BMO Sells $2 Billion U.S. Dollar-Denominated Covered Bond

Issue is the third USD CB from a Canadian bank
By: 
By Spencer Punnett
By: 
For Covered Bond Investor™
06/02/2010

Bank of Montreal (BMO) has priced a five-year, US $2 billion covered bond (June 2), becoming the third Canadian bank to issue a covered bond that is denominated in U.S. dollars (rather than the euro or other currencies).

Pricing was reportedly at 72.3 basis points over comparable U.S. Treasuries.

"This issue is an attractive complement to high-grade credit portfolios," Dow Jones quotes an interested portfolio manager (from Dwight Asset Management) as saying.

BMO's main branch in MontrealBMO's main branch in MontrealThe BMO USD covered bond (CB) follows a US $2 billion CB issue by Canadian Imperial Bank of Commerce (CIBC) in January of this year and a US $1.5 billion issue by Royal Bank of Canada (RBC) in April.

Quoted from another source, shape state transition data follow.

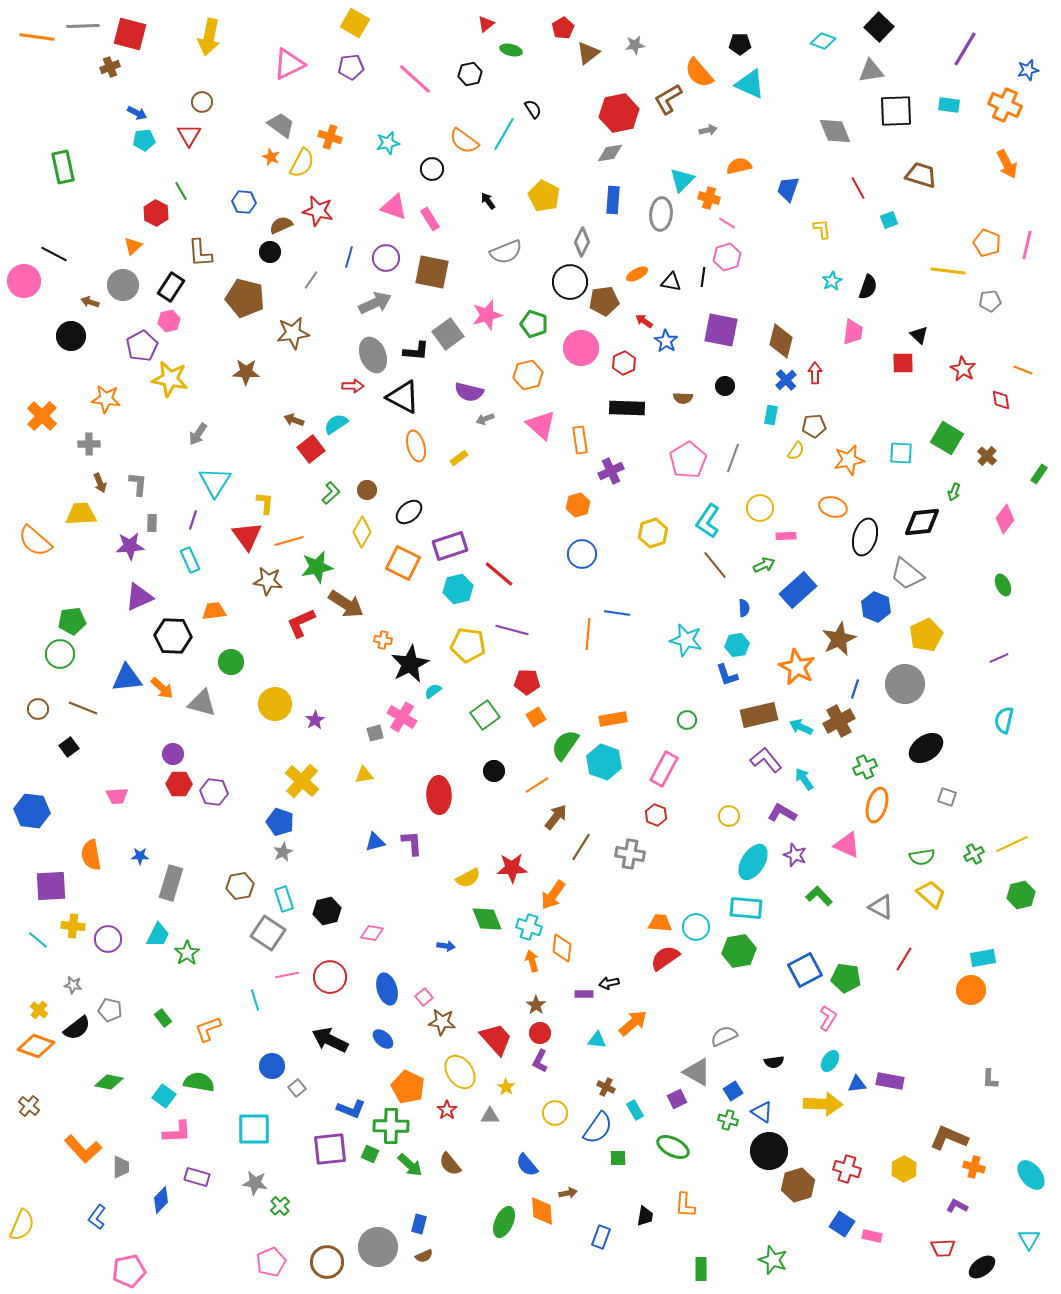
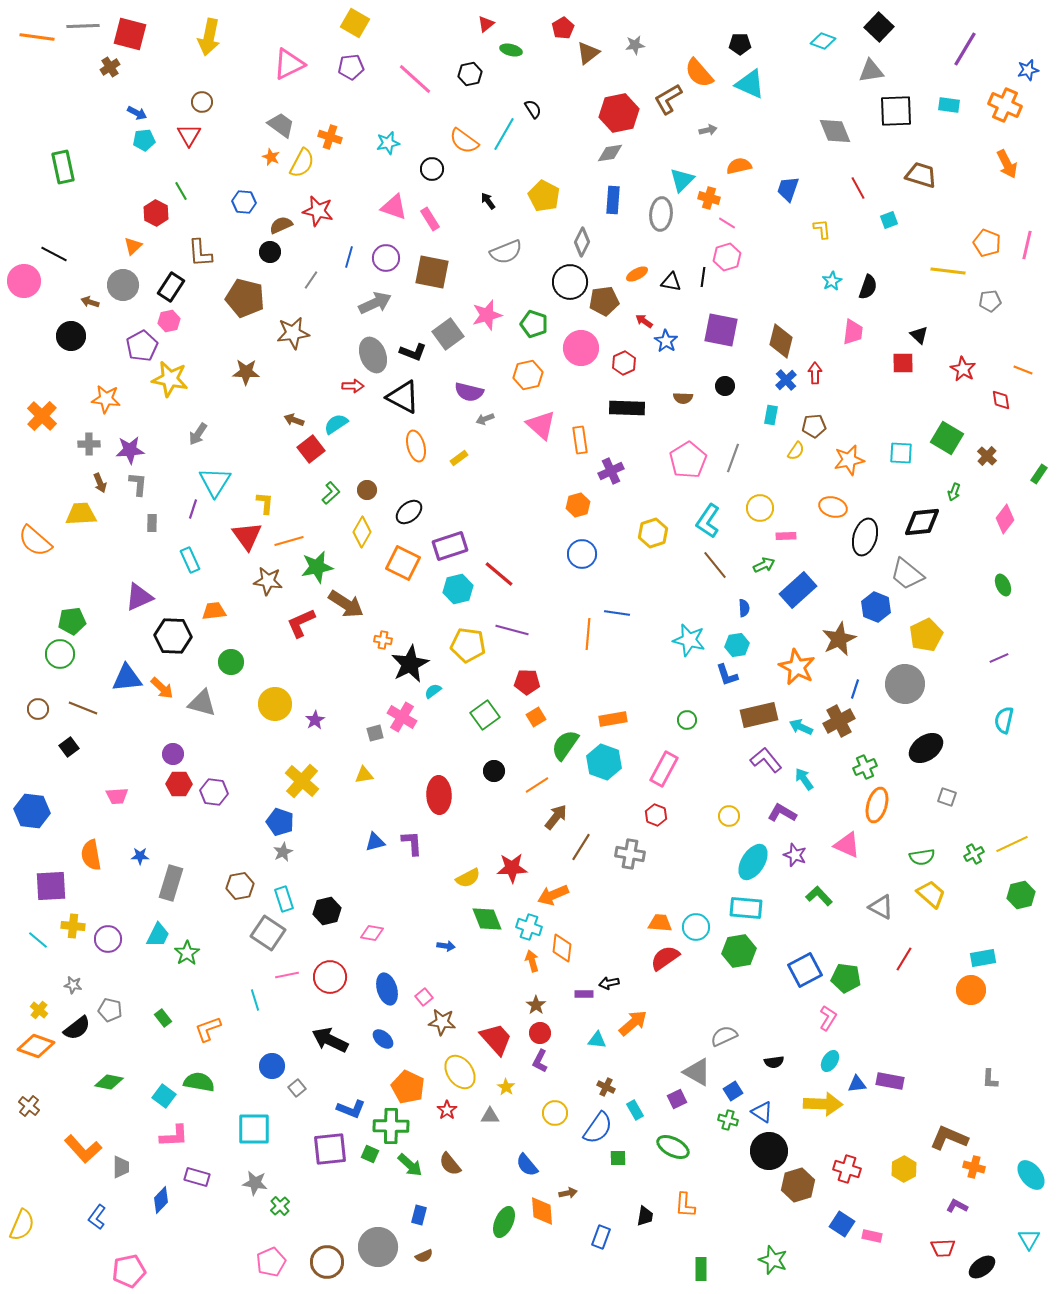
brown cross at (110, 67): rotated 12 degrees counterclockwise
black L-shape at (416, 351): moved 3 px left, 1 px down; rotated 16 degrees clockwise
purple line at (193, 520): moved 11 px up
purple star at (130, 546): moved 96 px up
cyan star at (686, 640): moved 3 px right
orange arrow at (553, 895): rotated 32 degrees clockwise
pink L-shape at (177, 1132): moved 3 px left, 4 px down
blue rectangle at (419, 1224): moved 9 px up
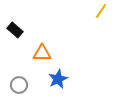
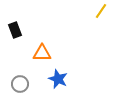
black rectangle: rotated 28 degrees clockwise
blue star: rotated 24 degrees counterclockwise
gray circle: moved 1 px right, 1 px up
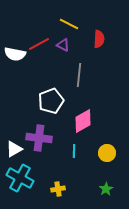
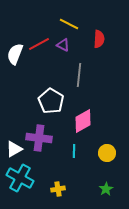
white semicircle: rotated 100 degrees clockwise
white pentagon: rotated 20 degrees counterclockwise
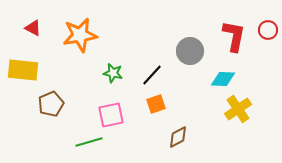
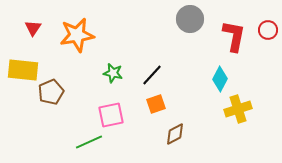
red triangle: rotated 36 degrees clockwise
orange star: moved 3 px left
gray circle: moved 32 px up
cyan diamond: moved 3 px left; rotated 65 degrees counterclockwise
brown pentagon: moved 12 px up
yellow cross: rotated 16 degrees clockwise
brown diamond: moved 3 px left, 3 px up
green line: rotated 8 degrees counterclockwise
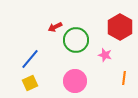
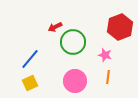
red hexagon: rotated 10 degrees clockwise
green circle: moved 3 px left, 2 px down
orange line: moved 16 px left, 1 px up
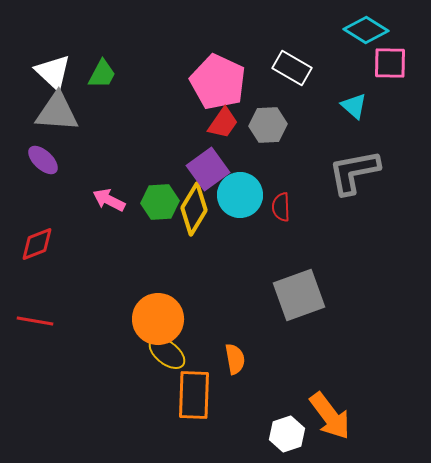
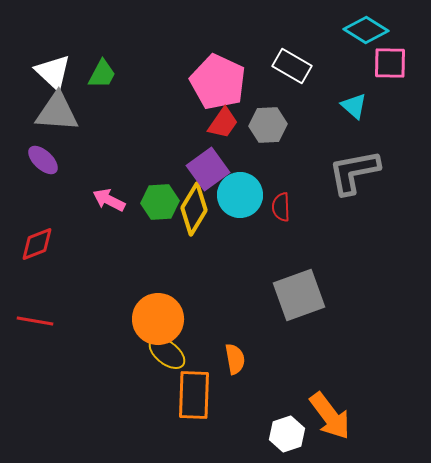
white rectangle: moved 2 px up
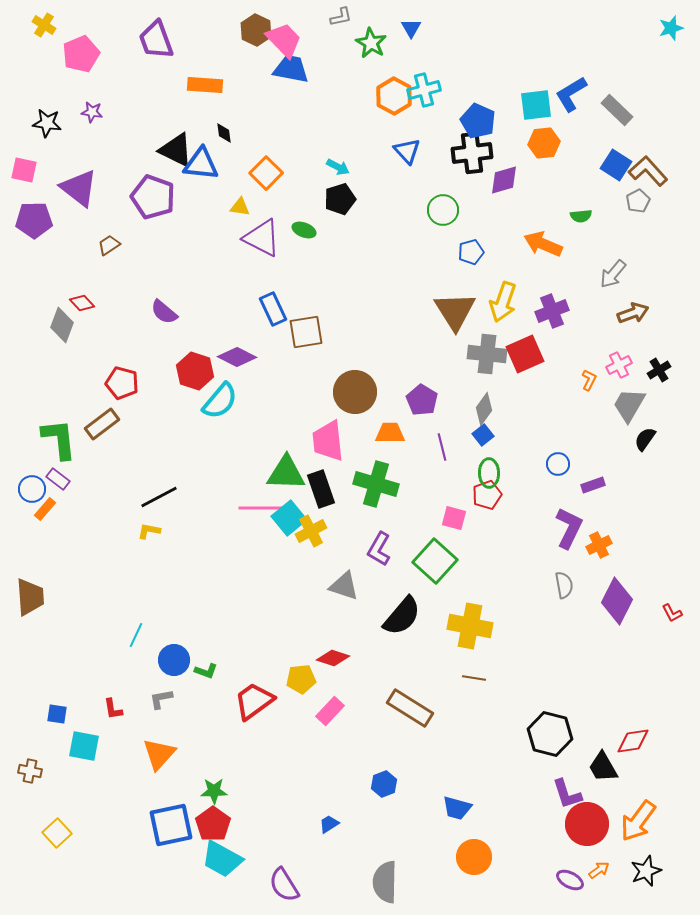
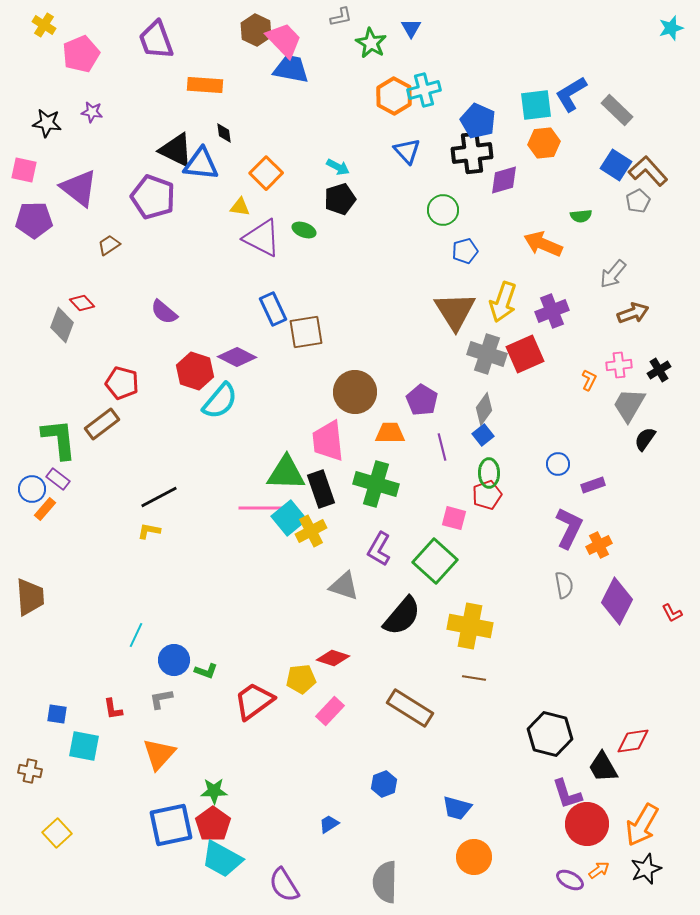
blue pentagon at (471, 252): moved 6 px left, 1 px up
gray cross at (487, 354): rotated 12 degrees clockwise
pink cross at (619, 365): rotated 20 degrees clockwise
orange arrow at (638, 821): moved 4 px right, 4 px down; rotated 6 degrees counterclockwise
black star at (646, 871): moved 2 px up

The CIBC and RBC USD offerings were both sold primarily to U.S. institutional investors, with clear success.  BMO's USD issue also is expected to target the U.S. investment community.

Like the BMO issue, the CIBC and RBC CB issues were both backed by residential mortgages.  The mortgages in the BMO cover pool — like those for the CIBC USD issue — are insured by the Canada Mortgage and Housing Corporation (CMHC), which effectively amounts to a government guarantee.  BMO tightened the terms of its covered bond program in December 2009 to require that all loans must be CMHC insured, according to Moody's Investors Service.

BMO's initial entry into covered bonds was in January 2008, when it issued a euro-denominated CB in the amount of  €1 billion (US $1.225 billion).   But RBC and CIBC have been far more active, including an issue by CIBC in Swiss Francs and one by RBC in Canadian dollars.

The flipside is that BMO has substantial room to grow its covered bond issuance before hitting the cap of 4% of total assets imposed by Canada's Office of the Superintendent of Financial Institutions (OSFI).  As of Oct. 31, 2009, BMO could potentially issue more than C$12.5 billion (US $12.05+ billion) in additional covered bonds before hitting the cap, according an analysis by DBRS.

Of the four U.S. dollar-denominated covered bonds to hit the market this year, three have been from Canadian issuers (including BMO's entry).  The fourth was from France's France's Compagnie de Financement Foncier (CFF), which priced a debut US $2 billion CB on April 15.

No U.S. financial institution has issued a covered bond since 2008, although a bill that would provide a comprehensive U.S. legal framework for CBs was introduced in Congress on March 18.

Covered bonds are dual-recourse debt obligations that give an investor recourse for payment both (1) directly against the issuer and (2) to a pool of assets — the cover pool — that secures or "covers" the bond if the issuer becomes insolvent.  Still little known in the U.S., they are widely used in Europe for real estate and public sector financing.